- Task item -
Beneath this instruction is a listing; write out exactly the line that contains "nearby cities" and each line after it to the last.

- Records for processing -
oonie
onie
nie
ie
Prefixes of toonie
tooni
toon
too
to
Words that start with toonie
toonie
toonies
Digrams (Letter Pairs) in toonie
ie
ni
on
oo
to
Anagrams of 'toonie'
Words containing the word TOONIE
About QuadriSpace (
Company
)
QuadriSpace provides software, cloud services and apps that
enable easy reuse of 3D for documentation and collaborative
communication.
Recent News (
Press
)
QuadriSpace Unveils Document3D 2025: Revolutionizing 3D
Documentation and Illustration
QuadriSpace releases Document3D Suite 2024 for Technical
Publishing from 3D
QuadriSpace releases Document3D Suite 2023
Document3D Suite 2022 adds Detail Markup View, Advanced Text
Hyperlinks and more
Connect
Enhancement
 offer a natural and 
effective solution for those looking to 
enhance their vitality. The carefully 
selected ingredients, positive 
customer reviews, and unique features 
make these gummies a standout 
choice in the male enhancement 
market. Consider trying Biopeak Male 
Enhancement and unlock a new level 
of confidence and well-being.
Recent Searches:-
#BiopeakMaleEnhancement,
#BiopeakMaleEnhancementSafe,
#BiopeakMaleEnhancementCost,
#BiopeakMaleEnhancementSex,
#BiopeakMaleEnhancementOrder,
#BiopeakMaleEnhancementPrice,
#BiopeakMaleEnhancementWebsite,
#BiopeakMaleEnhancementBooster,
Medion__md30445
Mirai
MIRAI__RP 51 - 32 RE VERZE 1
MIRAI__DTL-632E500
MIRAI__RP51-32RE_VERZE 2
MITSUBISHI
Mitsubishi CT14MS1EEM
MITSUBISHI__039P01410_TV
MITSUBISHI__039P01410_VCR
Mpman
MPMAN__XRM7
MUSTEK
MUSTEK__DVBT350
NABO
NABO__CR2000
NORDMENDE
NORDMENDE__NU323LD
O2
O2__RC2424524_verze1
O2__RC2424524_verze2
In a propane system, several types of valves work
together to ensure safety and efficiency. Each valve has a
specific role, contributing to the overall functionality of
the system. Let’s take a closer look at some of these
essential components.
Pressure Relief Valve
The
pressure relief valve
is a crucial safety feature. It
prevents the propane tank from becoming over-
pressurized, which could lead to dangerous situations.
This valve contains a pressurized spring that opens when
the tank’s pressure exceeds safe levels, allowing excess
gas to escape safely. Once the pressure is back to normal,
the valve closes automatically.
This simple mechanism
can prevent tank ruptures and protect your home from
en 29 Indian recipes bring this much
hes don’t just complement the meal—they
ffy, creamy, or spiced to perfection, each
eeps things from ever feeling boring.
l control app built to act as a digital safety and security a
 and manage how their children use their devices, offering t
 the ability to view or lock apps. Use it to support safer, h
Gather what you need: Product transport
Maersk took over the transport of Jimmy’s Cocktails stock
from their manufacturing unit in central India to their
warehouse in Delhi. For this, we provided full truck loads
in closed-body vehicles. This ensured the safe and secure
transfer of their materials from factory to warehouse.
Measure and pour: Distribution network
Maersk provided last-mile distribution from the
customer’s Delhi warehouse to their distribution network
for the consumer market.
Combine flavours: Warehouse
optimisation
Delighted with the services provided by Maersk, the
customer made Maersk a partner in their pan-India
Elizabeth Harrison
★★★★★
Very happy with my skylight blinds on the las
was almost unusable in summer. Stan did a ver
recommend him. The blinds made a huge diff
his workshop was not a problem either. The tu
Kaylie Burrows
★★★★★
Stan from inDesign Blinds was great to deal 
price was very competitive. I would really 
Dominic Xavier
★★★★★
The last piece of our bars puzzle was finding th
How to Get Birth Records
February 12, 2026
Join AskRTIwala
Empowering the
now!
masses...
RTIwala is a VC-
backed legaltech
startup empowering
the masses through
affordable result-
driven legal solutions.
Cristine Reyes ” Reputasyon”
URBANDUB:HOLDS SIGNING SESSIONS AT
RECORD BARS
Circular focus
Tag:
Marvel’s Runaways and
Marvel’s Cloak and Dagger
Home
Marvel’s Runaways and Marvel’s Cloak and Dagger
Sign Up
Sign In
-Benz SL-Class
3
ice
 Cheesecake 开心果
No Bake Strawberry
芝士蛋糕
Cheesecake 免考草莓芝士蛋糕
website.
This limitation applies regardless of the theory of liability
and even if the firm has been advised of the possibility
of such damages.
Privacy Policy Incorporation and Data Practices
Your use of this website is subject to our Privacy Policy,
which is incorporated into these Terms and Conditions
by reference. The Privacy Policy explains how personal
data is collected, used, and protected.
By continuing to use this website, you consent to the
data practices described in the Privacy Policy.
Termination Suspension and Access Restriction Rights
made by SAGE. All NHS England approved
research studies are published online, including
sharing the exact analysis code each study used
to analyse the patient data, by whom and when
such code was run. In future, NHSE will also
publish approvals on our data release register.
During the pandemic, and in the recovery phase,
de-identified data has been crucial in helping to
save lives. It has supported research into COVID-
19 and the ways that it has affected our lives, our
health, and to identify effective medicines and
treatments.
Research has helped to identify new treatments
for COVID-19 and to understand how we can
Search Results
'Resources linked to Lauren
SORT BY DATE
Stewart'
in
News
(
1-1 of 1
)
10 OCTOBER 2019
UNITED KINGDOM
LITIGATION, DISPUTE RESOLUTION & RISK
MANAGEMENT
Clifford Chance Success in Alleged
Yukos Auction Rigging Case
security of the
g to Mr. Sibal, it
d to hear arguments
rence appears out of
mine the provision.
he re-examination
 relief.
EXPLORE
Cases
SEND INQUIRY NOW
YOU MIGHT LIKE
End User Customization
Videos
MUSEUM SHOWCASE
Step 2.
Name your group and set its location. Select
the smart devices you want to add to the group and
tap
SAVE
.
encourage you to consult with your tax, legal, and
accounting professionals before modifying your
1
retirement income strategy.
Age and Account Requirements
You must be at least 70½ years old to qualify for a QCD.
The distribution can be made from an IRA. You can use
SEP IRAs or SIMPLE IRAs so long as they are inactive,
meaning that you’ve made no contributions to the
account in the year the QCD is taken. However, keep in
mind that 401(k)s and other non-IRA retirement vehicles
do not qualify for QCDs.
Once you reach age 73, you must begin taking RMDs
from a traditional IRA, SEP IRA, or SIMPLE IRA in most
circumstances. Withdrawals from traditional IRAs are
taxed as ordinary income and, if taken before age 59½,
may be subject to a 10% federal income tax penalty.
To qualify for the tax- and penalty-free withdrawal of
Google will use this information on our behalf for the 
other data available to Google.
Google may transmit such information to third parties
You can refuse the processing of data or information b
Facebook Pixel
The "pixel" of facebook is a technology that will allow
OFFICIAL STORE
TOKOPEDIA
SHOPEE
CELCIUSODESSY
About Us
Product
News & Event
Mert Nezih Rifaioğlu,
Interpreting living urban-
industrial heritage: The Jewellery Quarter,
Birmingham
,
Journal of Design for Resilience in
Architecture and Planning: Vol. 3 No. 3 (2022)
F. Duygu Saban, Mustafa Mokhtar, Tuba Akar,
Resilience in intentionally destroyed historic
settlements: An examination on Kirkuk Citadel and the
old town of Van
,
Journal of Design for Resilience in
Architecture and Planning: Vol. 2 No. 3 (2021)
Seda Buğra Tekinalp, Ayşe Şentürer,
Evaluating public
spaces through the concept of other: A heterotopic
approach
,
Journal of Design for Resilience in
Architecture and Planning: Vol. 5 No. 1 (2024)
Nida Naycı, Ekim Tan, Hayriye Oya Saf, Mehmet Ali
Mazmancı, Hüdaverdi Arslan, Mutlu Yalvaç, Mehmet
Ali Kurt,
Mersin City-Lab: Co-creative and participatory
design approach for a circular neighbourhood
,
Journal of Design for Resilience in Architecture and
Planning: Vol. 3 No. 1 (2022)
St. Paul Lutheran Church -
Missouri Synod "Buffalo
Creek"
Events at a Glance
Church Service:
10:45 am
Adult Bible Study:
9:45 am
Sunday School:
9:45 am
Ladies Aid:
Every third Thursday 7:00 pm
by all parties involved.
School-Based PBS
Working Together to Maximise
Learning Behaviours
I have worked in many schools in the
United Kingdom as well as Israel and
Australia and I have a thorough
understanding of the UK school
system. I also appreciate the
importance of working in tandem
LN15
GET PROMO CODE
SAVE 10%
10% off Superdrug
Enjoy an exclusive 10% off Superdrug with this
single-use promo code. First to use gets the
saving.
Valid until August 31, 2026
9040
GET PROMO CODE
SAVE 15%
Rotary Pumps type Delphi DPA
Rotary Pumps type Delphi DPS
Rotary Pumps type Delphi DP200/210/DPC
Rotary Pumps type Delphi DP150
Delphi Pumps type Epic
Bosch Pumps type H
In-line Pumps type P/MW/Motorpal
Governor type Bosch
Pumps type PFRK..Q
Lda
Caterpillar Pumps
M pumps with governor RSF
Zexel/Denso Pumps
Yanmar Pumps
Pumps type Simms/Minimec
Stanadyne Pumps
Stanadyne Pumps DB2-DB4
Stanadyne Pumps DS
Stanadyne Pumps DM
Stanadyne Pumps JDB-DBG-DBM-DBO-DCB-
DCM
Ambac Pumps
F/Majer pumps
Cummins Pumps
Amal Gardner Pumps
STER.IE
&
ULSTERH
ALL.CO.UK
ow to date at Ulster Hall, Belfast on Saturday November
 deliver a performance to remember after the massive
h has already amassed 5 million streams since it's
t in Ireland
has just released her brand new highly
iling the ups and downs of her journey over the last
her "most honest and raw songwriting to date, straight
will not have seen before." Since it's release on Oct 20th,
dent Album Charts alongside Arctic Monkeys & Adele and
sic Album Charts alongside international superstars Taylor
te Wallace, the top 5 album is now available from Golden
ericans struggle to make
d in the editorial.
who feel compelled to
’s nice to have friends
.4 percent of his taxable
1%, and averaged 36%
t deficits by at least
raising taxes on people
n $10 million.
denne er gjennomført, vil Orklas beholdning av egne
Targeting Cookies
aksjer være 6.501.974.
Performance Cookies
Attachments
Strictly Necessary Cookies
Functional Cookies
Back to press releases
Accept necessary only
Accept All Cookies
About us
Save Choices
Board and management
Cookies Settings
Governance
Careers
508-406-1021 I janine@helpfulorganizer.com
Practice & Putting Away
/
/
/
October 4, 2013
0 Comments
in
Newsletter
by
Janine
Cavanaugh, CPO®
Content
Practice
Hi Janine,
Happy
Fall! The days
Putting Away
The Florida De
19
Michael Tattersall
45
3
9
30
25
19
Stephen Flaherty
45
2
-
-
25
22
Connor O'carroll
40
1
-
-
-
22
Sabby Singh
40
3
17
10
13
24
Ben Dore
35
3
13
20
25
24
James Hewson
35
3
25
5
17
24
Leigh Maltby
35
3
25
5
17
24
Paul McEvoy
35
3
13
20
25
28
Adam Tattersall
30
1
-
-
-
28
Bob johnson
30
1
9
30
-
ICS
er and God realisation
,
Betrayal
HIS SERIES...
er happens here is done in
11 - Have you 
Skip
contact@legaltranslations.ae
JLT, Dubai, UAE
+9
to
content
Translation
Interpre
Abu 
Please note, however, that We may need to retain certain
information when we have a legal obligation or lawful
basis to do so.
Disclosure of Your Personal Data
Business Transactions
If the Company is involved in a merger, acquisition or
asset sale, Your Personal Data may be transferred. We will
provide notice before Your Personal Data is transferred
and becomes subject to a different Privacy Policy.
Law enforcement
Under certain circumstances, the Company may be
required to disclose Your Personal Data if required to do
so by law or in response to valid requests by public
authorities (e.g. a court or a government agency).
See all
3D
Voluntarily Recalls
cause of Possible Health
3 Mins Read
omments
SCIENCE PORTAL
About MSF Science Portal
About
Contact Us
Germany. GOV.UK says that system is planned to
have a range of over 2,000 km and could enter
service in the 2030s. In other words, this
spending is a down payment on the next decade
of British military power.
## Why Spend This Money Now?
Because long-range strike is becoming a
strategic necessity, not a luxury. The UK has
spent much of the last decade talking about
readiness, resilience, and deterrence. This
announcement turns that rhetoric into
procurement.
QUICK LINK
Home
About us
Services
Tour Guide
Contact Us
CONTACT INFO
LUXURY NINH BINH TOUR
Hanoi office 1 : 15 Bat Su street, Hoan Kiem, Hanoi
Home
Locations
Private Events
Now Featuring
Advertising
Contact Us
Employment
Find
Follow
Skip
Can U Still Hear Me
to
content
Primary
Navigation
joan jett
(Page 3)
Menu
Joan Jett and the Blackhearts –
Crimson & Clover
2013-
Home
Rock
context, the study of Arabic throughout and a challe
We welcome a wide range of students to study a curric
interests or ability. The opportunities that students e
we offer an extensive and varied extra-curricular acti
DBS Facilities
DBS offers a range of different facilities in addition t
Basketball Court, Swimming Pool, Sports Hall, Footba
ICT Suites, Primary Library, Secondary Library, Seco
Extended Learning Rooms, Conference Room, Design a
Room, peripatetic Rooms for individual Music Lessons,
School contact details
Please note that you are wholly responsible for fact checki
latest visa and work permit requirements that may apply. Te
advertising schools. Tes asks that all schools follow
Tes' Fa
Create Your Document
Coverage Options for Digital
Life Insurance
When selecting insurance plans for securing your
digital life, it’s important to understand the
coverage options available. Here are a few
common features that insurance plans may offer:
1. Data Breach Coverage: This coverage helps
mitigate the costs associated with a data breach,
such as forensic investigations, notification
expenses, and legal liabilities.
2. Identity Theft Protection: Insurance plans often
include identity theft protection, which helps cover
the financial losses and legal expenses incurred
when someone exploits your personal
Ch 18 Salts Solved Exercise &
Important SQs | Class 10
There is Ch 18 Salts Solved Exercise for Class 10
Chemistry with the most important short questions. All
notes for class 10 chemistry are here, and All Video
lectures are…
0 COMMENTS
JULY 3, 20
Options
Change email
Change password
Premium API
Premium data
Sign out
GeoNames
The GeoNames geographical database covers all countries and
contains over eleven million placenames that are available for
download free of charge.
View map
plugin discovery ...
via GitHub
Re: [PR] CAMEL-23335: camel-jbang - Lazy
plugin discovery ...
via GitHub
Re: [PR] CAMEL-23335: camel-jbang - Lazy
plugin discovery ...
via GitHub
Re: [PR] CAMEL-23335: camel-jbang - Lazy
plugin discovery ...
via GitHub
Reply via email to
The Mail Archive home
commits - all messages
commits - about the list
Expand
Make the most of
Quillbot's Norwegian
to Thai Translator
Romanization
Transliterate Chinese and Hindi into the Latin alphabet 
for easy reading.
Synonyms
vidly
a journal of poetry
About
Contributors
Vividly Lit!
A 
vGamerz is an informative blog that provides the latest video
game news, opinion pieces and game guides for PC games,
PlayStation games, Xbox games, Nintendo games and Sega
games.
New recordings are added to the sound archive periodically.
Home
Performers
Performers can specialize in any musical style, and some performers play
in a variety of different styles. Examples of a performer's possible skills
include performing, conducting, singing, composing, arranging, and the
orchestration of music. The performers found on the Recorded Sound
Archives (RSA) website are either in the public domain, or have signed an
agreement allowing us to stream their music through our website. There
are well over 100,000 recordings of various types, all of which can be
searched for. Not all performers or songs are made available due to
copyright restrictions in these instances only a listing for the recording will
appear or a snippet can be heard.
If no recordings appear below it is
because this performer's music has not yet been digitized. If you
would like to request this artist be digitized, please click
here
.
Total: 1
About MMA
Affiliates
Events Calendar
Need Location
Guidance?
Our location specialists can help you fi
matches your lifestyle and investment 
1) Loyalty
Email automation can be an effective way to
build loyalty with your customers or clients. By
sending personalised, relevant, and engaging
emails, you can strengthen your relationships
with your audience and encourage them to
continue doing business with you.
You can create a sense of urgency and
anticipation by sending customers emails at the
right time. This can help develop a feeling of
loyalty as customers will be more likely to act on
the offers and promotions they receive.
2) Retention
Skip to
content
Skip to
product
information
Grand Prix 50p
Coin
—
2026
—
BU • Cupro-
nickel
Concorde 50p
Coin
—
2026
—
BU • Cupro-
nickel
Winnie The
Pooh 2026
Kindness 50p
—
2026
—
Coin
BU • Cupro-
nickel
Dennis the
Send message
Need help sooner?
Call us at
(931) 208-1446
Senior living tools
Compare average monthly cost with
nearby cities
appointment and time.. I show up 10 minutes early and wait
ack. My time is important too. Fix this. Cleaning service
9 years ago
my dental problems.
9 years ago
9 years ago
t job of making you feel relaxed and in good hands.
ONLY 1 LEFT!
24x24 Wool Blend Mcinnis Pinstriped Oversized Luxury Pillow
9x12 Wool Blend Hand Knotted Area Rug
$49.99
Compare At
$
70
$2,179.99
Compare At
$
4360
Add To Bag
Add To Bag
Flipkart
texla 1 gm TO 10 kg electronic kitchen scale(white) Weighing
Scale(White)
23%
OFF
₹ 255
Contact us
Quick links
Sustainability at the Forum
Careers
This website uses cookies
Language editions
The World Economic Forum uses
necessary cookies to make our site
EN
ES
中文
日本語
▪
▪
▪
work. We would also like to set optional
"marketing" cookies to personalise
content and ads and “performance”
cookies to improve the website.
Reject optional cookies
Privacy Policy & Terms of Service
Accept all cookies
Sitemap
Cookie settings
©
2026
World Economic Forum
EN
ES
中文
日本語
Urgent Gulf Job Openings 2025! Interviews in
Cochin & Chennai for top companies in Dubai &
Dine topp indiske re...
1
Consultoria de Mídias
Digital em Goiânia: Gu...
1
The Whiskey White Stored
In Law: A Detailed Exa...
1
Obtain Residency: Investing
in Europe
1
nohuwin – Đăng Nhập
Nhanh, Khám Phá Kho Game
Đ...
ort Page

- Reply -
nearby cities
appointment and time.. I show up 10 minutes early and wait
ack. My time is important too. Fix this. Cleaning service
9 years ago
my dental problems.
9 years ago
9 years ago
t job of making you feel relaxed and in good hands.
ONLY 1 LEFT!
24x24 Wool Blend Mcinnis Pinstriped Oversized Luxury Pillow
9x12 Wool Blend Hand Knotted Area Rug
$49.99
Compare At
$
70
$2,179.99
Compare At
$
4360
Add To Bag
Add To Bag
Flipkart
texla 1 gm TO 10 kg electronic kitchen scale(white) Weighing
Scale(White)
23%
OFF
₹ 255
Contact us
Quick links
Sustainability at the Forum
Careers
This website uses cookies
Language editions
The World Economic Forum uses
necessary cookies to make our site
EN
ES
中文
日本語
▪
▪
▪
work. We would also like to set optional
"marketing" cookies to personalise
content and ads and “performance”
cookies to improve the website.
Reject optional cookies
Privacy Policy & Terms of Service
Accept all cookies
Sitemap
Cookie settings
©
2026
World Economic Forum
EN
ES
中文
日本語
Urgent Gulf Job Openings 2025! Interviews in
Cochin & Chennai for top companies in Dubai &
Dine topp indiske re...
1
Consultoria de Mídias
Digital em Goiânia: Gu...
1
The Whiskey White Stored
In Law: A Detailed Exa...
1
Obtain Residency: Investing
in Europe
1
nohuwin – Đăng Nhập
Nhanh, Khám Phá Kho Game
Đ...
ort Page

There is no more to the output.